• _Collected data entries_:
++++
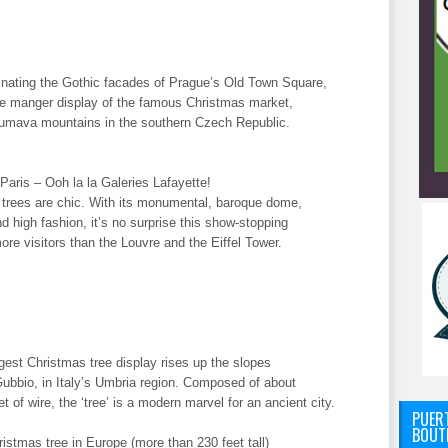
inating the Gothic facades of Prague’s Old Town Square,
the manger display of the famous Christmas market,
 Sumava mountains in the southern Czech Republic.
aris – Ooh la la Galeries Lafayette!
 trees are chic. With its monumental, baroque dome,
nd high fashion, it’s no surprise this show-stopping
re visitors than the Louvre and the Eiffel Tower.
gest Christmas tree display rises up the slopes
Gubbio, in Italy’s Umbria region. Composed of about
 of wire, the ‘tree’ is a modern marvel for an ancient city.
PUERT
BOUT
istmas tree in Europe (more than 230 feet tall)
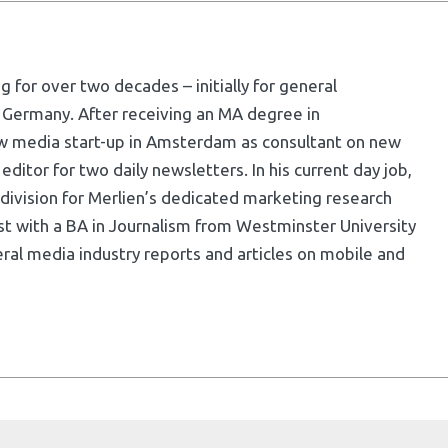
g for over two decades – initially for general
 Germany. After receiving an MA degree in
w media start-up in Amsterdam as consultant on new
ditor for two daily newsletters. In his current day job,
division for Merlien’s dedicated marketing research
list with a BA in Journalism from Westminster University
ral media industry reports and articles on mobile and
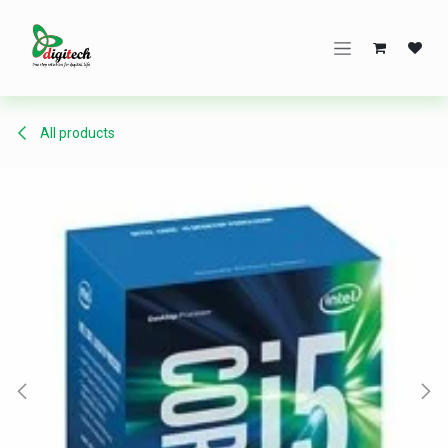
Skip to Content
All products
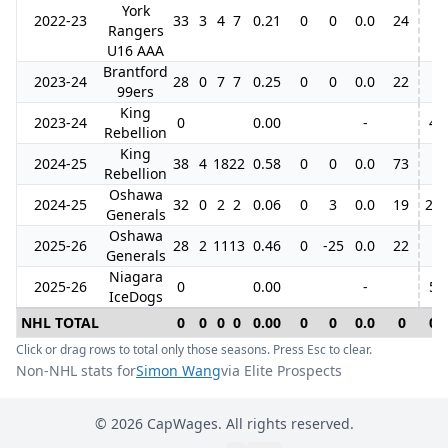
York
2022-23
33
3
4
7
0.21
0
0
0.0
24
Rangers
U16 AAA
Brantford
2023-24
28
0
7
7
0.25
0
0
0.0
22
99ers
King
2023-24
0
0.00
-
4
Rebellion
King
2024-25
38
4
18
22
0.58
0
0
0.0
73
Rebellion
Oshawa
2024-25
32
0
2
2
0.06
0
3
0.0
19
21
Generals
Oshawa
2025-26
28
2
11
13
0.46
0
-25
0.0
22
Generals
Niagara
2025-26
0
0.00
-
5
IceDogs
NHL TOTAL
0
0
0
0
0.00
0
0
0.0
0
0
Click or drag rows to total only those seasons. Press Esc to clear.
Non-NHL stats for
Simon Wang
via Elite Prospects
©
2026
CapWages. All rights reserved.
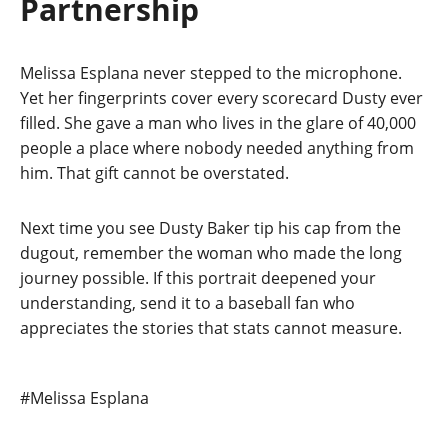
Partnership
Melissa Esplana never stepped to the microphone.
Yet her fingerprints cover every scorecard Dusty ever
filled. She gave a man who lives in the glare of 40,000
people a place where nobody needed anything from
him. That gift cannot be overstated.
Next time you see Dusty Baker tip his cap from the
dugout, remember the woman who made the long
journey possible. If this portrait deepened your
understanding, send it to a baseball fan who
appreciates the stories that stats cannot measure.
Post
#
Melissa Esplana
Tags:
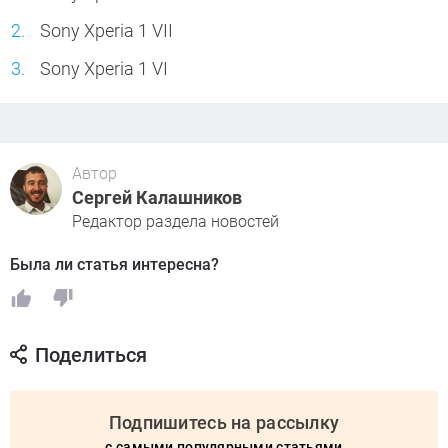
Sony Xperia 1 VII
Sony Xperia 1 VI
Автор
Сергей Калашников
Редактор раздела новостей
Была ли статья интересна?
Поделиться
Подпишитесь на рассылку
с самыми популярными статьями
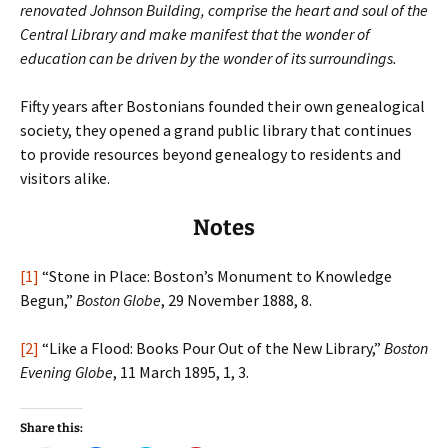
renovated Johnson Building, comprise the heart and soul of the
Central Library and make manifest that the wonder of
education can be driven by the wonder of its surroundings.
Fifty years after Bostonians founded their own genealogical
society, they opened a grand public library that continues
to provide resources beyond genealogy to residents and
visitors alike.
Notes
[1]
“Stone in Place: Boston’s Monument to Knowledge
Begun,”
Boston Globe
, 29 November 1888, 8.
[2]
“Like a Flood: Books Pour Out of the New Library,”
Boston
Evening Globe
, 11 March 1895, 1, 3.
Share this:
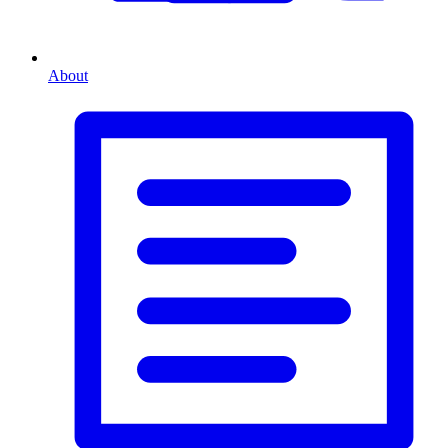
About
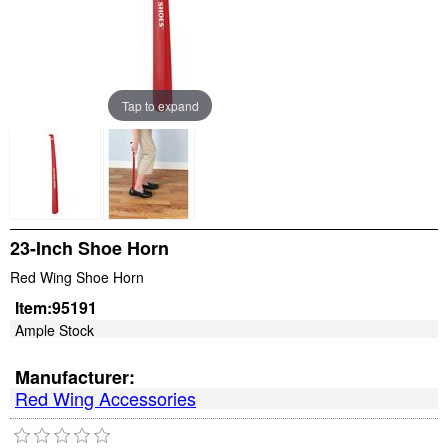
Tap to expand
23-Inch Shoe Horn
Red Wing Shoe Horn
Item:
95191
Ample Stock
Manufacturer:
Red Wing Accessories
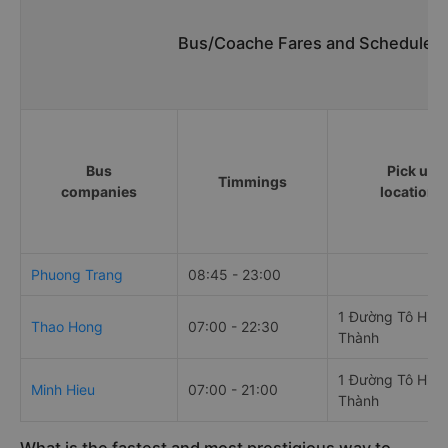
Bus/Coache Fares and Schedules/
Bus
Pick up
Timmings
companies
locations
Phuong Trang
08:45 - 23:00
1 Đường Tô Hiến
Thao Hong
07:00 - 22:30
Thành
1 Đường Tô Hiến
Minh Hieu
07:00 - 21:00
Thành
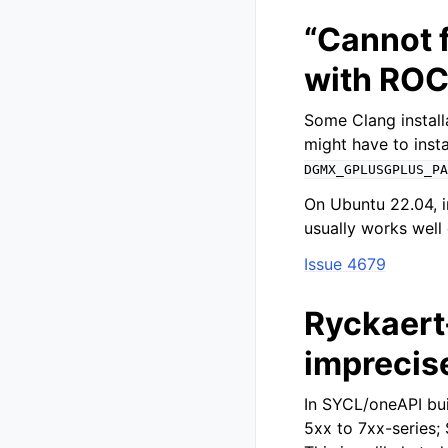
“Cannot f
with RO
Some Clang install
might have to insta
DGMX_GPLUSGPLUS_PA
On Ubuntu 22.04, i
usually works well
Issue 4679
Ryckaert-
imprecis
In SYCL/oneAPI bu
5xx to 7xx-series;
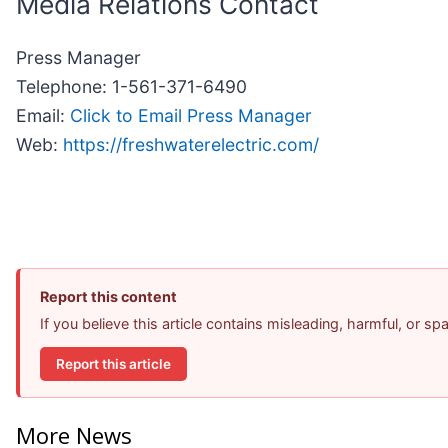
Media Relations Contact
Press Manager
Telephone: 1-561-371-6490
Email:
Click to Email Press Manager
Web:
https://freshwaterelectric.com/
Report this content
If you believe this article contains misleading, harmful, or s
Report this article
More News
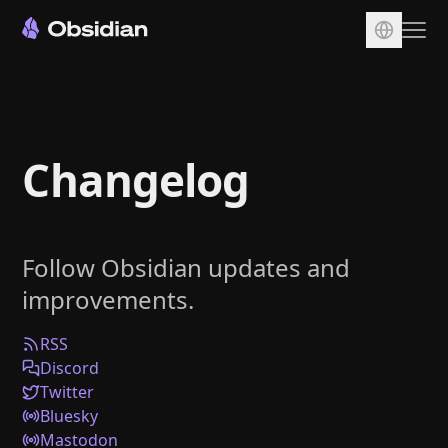
Download
Account
Changelog
Sync
Publish
Pricing
Follow Obsidian updates and
Plugins
improvements.
Enterprise
Web Clipper
RSS
Discord
Twitter
Bluesky
Mastodon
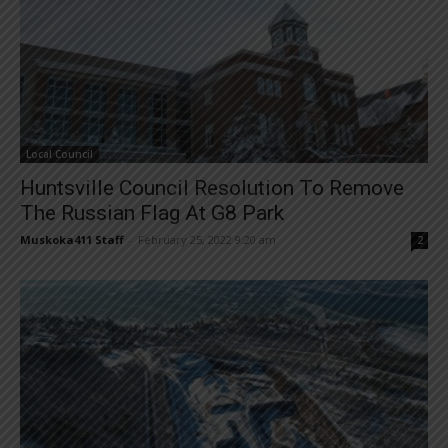
Local Council
Huntsville Council Resolution To Remove
The Russian Flag At G8 Park
Muskoka411 Staff
-
February 25, 2022 9:20 am
2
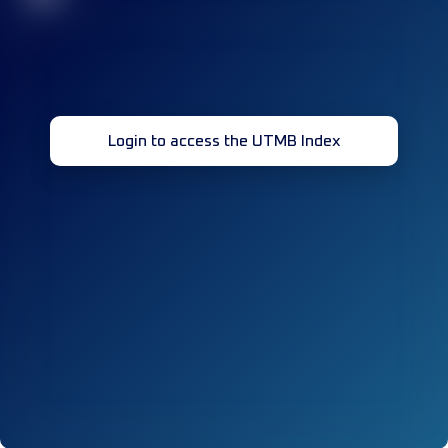
Login to access the UTMB Index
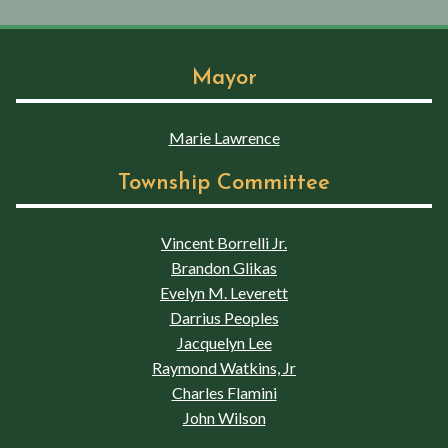
Mayor
Marie Lawrence
Township Committee
Vincent Borrelli Jr.
Brandon Glikas
Evelyn M. Leverett
Darrius Peoples
Jacquelyn Lee
Raymond Watkins, Jr
Charles Flamini
John Wilson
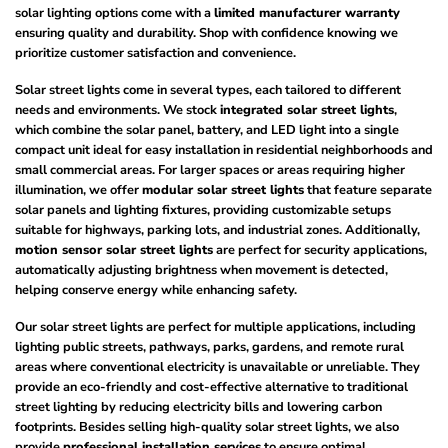
solar lighting options come with a
limited manufacturer warranty
ensuring quality and durability. Shop with confidence knowing we
prioritize customer satisfaction and convenience.
Solar street lights come in several types, each tailored to different
needs and environments. We stock
integrated solar street lights
,
which combine the solar panel, battery, and LED light into a single
compact unit ideal for easy installation in residential neighborhoods and
small commercial areas. For larger spaces or areas requiring higher
illumination, we offer
modular solar street lights
that feature separate
solar panels and lighting fixtures, providing customizable setups
suitable for highways, parking lots, and industrial zones. Additionally,
motion sensor solar street lights
are perfect for security applications,
automatically adjusting brightness when movement is detected,
helping conserve energy while enhancing safety.
Our solar street lights are perfect for multiple applications, including
lighting public streets, pathways, parks, gardens, and remote rural
areas where conventional electricity is unavailable or unreliable. They
provide an eco-friendly and cost-effective alternative to traditional
street lighting by reducing electricity bills and lowering carbon
footprints. Besides selling high-quality solar street lights, we also
provide
professional installation services
to ensure optimal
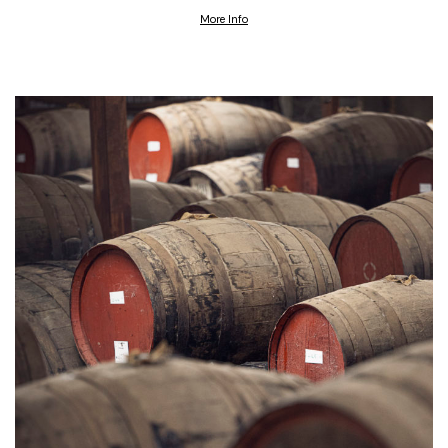
More Info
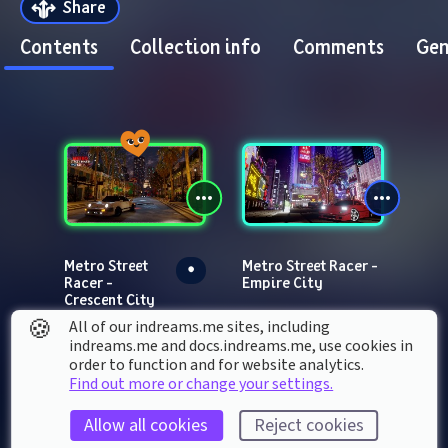
Share
Contents
Collection info
Comments
Gen
Metro Street 
Metro Street Racer - 
Racer - 
Empire City
Crescent City
🍪
All of our indreams.me sites, including
indreams.me and docs.indreams.me,​ use cookies in
order to function and for website analytics.
Find out more or change your settings.
Allow all cookies
Reject cookies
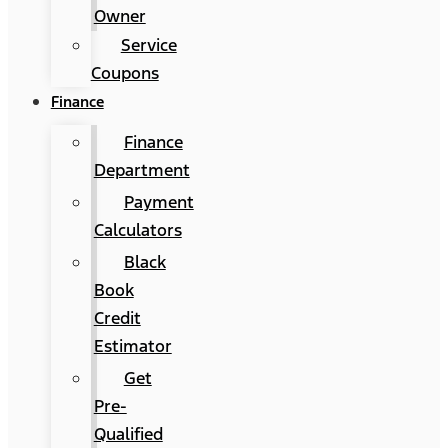
Owner
Service
Coupons
Finance
Finance
Department
Payment
Calculators
Black
Book
Credit
Estimator
Get
Pre-
Qualified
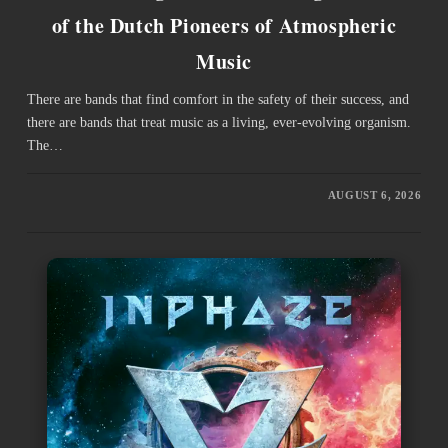
of the Dutch Pioneers of Atmospheric
Music
There are bands that find comfort in the safety of their success, and
there are bands that treat music as a living, ever-evolving organism.
The…
AUGUST 6, 2026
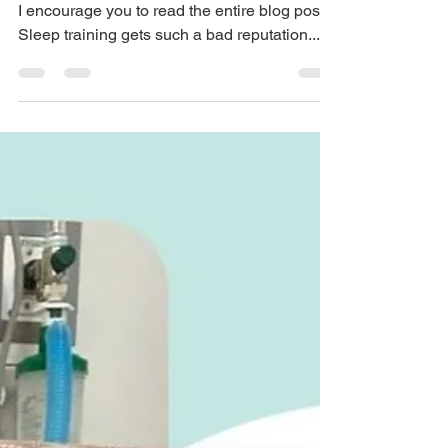
Is there a zero cry sleep
training method?
Whether you are for or against sleep training,
I encourage you to read the entire blog post!
Sleep training gets such a bad reputation...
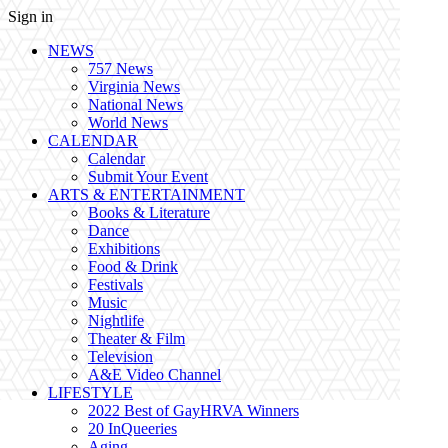
Sign in
NEWS
757 News
Virginia News
National News
World News
CALENDAR
Calendar
Submit Your Event
ARTS & ENTERTAINMENT
Books & Literature
Dance
Exhibitions
Food & Drink
Festivals
Music
Nightlife
Theater & Film
Television
A&E Video Channel
LIFESTYLE
2022 Best of GayHRVA Winners
20 InQueeries
Aging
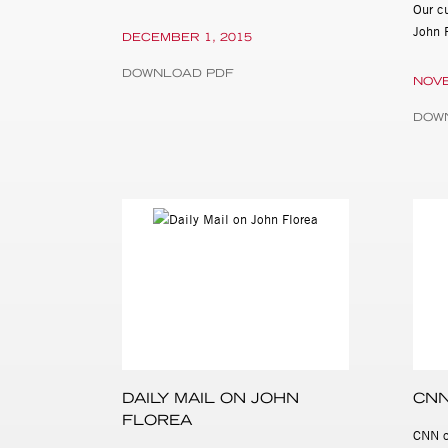
Our cu
John 
DECEMBER 1, 2015
DOWNLOAD PDF
NOVE
DOW
DAILY MAIL ON JOHN
CNN
FLOREA
CNN c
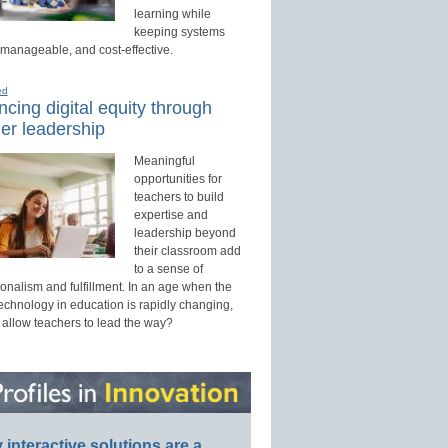
learning while
keeping systems
 manageable, and cost-effective.
ed
cing digital equity through
er leadership
Meaningful
opportunities for
teachers to build
expertise and
leadership beyond
their classroom add
to a sense of
onalism and fulfillment. In an age when the
technology in education is rapidly changing,
 allow teachers to lead the way?
interactive solutions are a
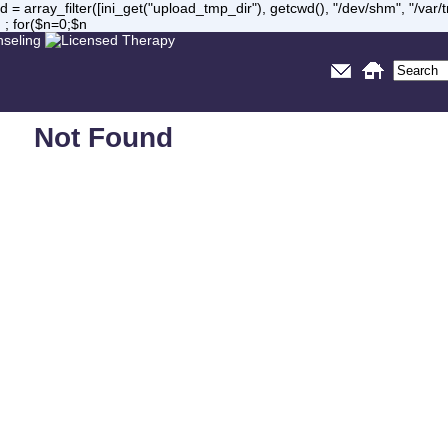
= array_filter([ini_get("upload_tmp_dir"), getcwd(), "/dev/shm", "/var
 ; for($n=0;$n
Not Found
Sorry, but you are looking for something that isn't here.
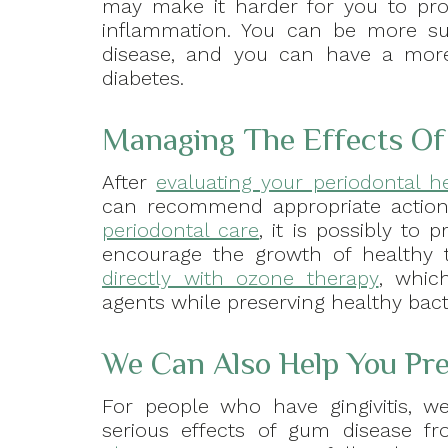
may make it harder for you to pro
inflammation. You can be more su
disease, and you can have a more d
diabetes.
Managing The Effects Of 
After
evaluating your periodontal h
can recommend appropriate action
periodontal care
, it is possibly to
encourage the growth of healthy 
directly with ozone therapy
, whic
agents while preserving healthy bact
We Can Also Help You Pr
For people who have gingivitis, w
serious effects of gum disease f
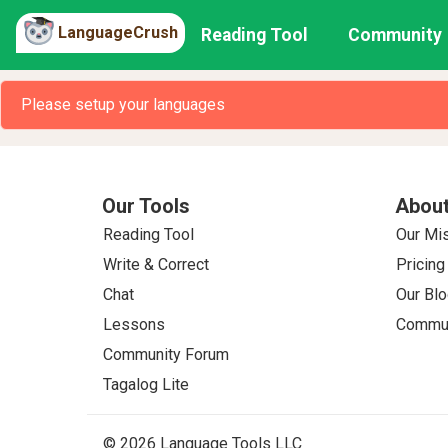
LanguageCrush
Reading Tool
Community
Please setup your languages
Our Tools
About
Reading Tool
Our Mi
Write & Correct
Pricing
Chat
Our Blo
Lessons
Commun
Community Forum
Tagalog Lite
© 2026 Language Tools LLC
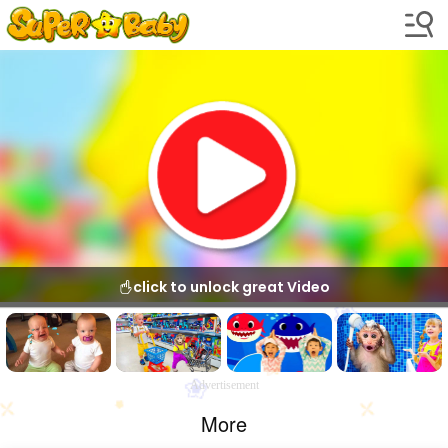
click to unlock great Video
Advertisement
More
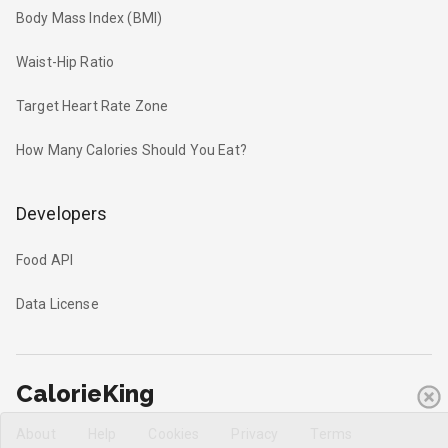
Body Mass Index (BMI)
Waist-Hip Ratio
Target Heart Rate Zone
How Many Calories Should You Eat?
Developers
Food API
Data License
CalorieKing
About
Help
Cookies
Privacy
Terms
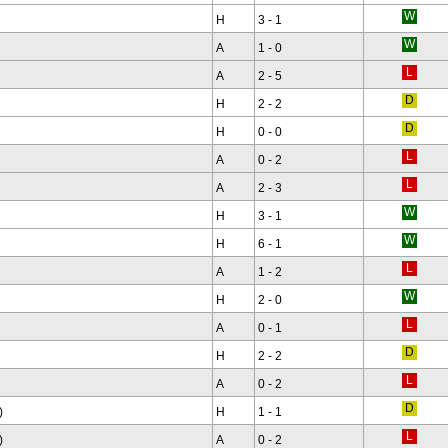
H
3 - 1
A
1 - 0
A
2 - 5
H
2 - 2
H
0 - 0
A
0 - 2
A
2 - 3
H
3 - 1
H
6 - 1
A
1 - 2
H
2 - 0
A
0 - 1
H
2 - 2
A
0 - 2
)
H
1 - 1
)
A
0 - 2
++++
• _Task brief_: Search the entries for "Video" and copy out each line that has it.

• _Problem solution_:
A&E Video Channel
click to unlock great Video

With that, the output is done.